Thanks @betanalpha for the useful comments.
Can you make this suggestion more concrete? We’re still in progress of adding tools for comparing new results to “gold standard” and suggestions with as many details as possible are welcome. The idea of storing “gold standard” draws was that the user is not limited to pre-defined set of expectations, but we are happy to get recommendations for any default set.
Preferably we would want have more than 100k, but the current choice is a compromise. We could sample for some posteriors even more than 100k draws and compute set of pre-defined expectations to save time and memory of the users of the database. Those using Stan could also anytime get more draws if there is doubt that 10k is not enough. As the database is meant for many things, I’m not sure if we would like to have 100k for all.
Sure, and we don’t currently have “gold standard” for LDA and it’s set to NULL. We think it’s useful to have also models and posteriors which we know to be difficult. Using the keywords and whether “gold standard” exists, it is possible to run tests for only the cases you trust.

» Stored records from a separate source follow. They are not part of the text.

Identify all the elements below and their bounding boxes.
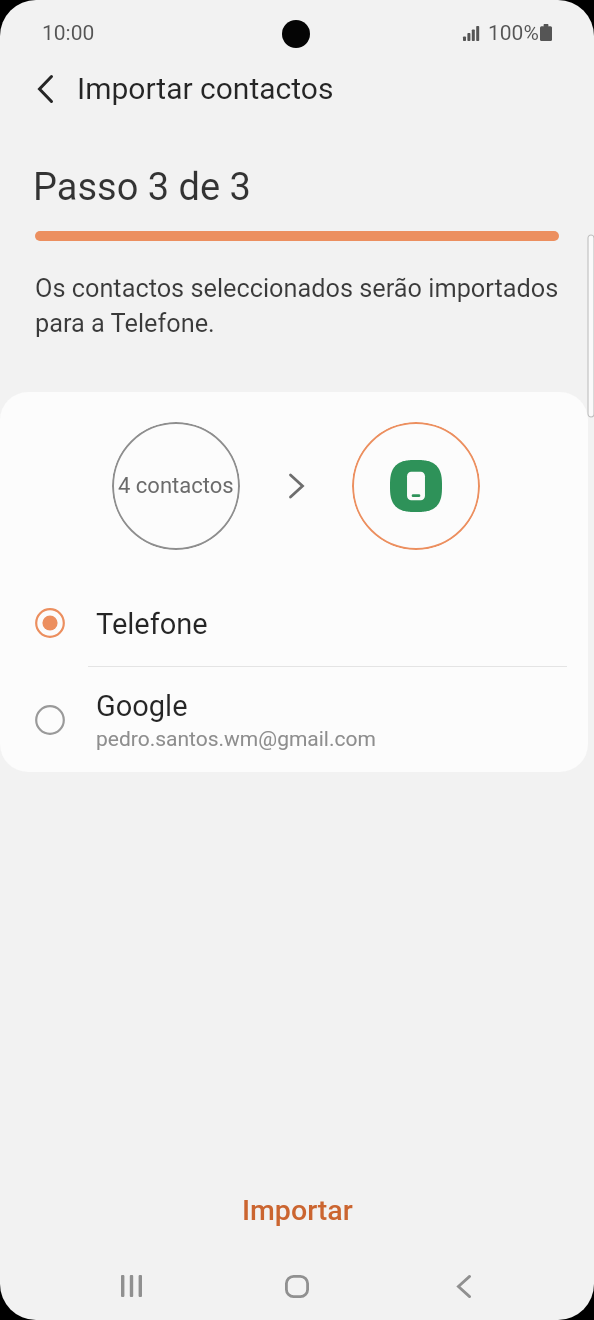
- staticText: Importar contactos: [77, 71, 334, 106]
- button[interactable]: Recents: [65, 1253, 197, 1319]
- staticText: para a Telefone.: [35, 309, 215, 339]
- button[interactable]: Telefone: [0, 580, 588, 665]
- button[interactable]: Home: [231, 1253, 363, 1319]
- staticText: pedro.santos.wm@gmail.com: [96, 727, 376, 752]
- staticText: Importar: [242, 1194, 353, 1227]
- button[interactable]: Back: [23, 67, 67, 111]
- staticText: 100%: [488, 21, 539, 46]
- button[interactable]: Google: [0, 668, 588, 772]
- button[interactable]: Importar: [0, 1167, 594, 1253]
- staticText: Telefone: [96, 607, 208, 641]
- button[interactable]: Back: [398, 1253, 530, 1319]
- staticText: Google: [96, 689, 188, 723]
- staticText: 10:00: [42, 21, 95, 46]
- staticText: 4 contactos: [118, 473, 234, 499]
- staticText: Os contactos seleccionados serão importa…: [35, 274, 559, 304]
- staticText: Passo 3 de 3: [33, 165, 251, 210]
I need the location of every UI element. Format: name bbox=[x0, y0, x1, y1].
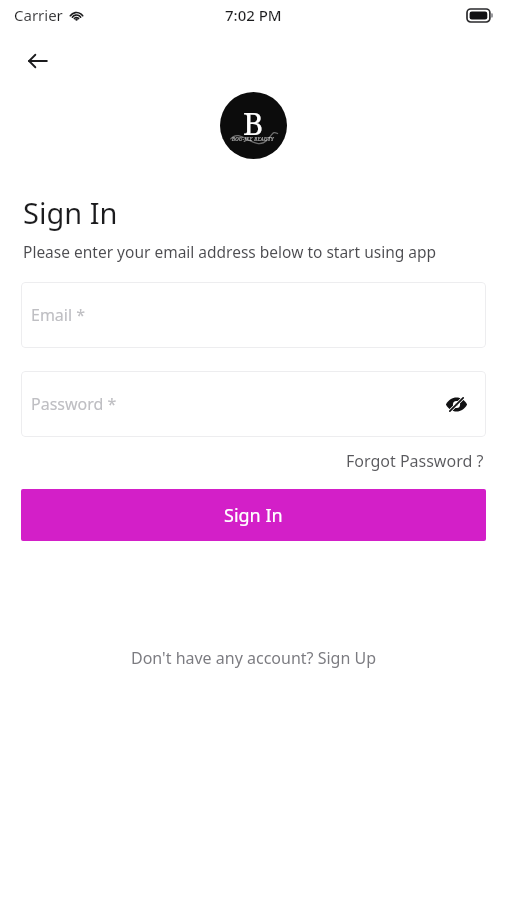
button[interactable]: Don't have any account? Sign Up bbox=[123, 641, 384, 675]
staticText: Email * bbox=[31, 304, 86, 326]
button[interactable]: Password * bbox=[21, 371, 486, 437]
staticText: B bbox=[243, 102, 264, 144]
button[interactable]: Show password bbox=[438, 386, 474, 422]
staticText: BOU-JEE BEAUTY bbox=[232, 136, 275, 142]
button[interactable]: Forgot Password ? bbox=[344, 446, 486, 476]
staticText: Password * bbox=[31, 393, 117, 415]
button[interactable]: Back bbox=[16, 39, 60, 83]
staticText: Please enter your email address below to… bbox=[23, 241, 437, 262]
button[interactable]: Sign In bbox=[21, 489, 486, 541]
staticText: Don't have any account? Sign Up bbox=[131, 647, 376, 669]
staticText: Sign In bbox=[23, 193, 118, 232]
staticText: Sign In bbox=[224, 503, 283, 528]
staticText: 7:02 PM bbox=[225, 5, 282, 25]
staticText: Forgot Password ? bbox=[346, 450, 484, 472]
button[interactable]: Email * bbox=[21, 282, 486, 348]
staticText: Carrier bbox=[14, 5, 63, 25]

The database has information how the “gold standard” has been obtained, but it might also useful to have this kind of tiers as shorthand notation for the most common choices.
I agree
We know that about stat_comp_benchmark
and that is one reason why we have been working on this.
We hope this will be a community effort and people will submit pull requests for their favorite models and posteriors. And even if not making the effort for complete pull request, even just recommending models with best practices Stan code and description why the model/posterior is interesting.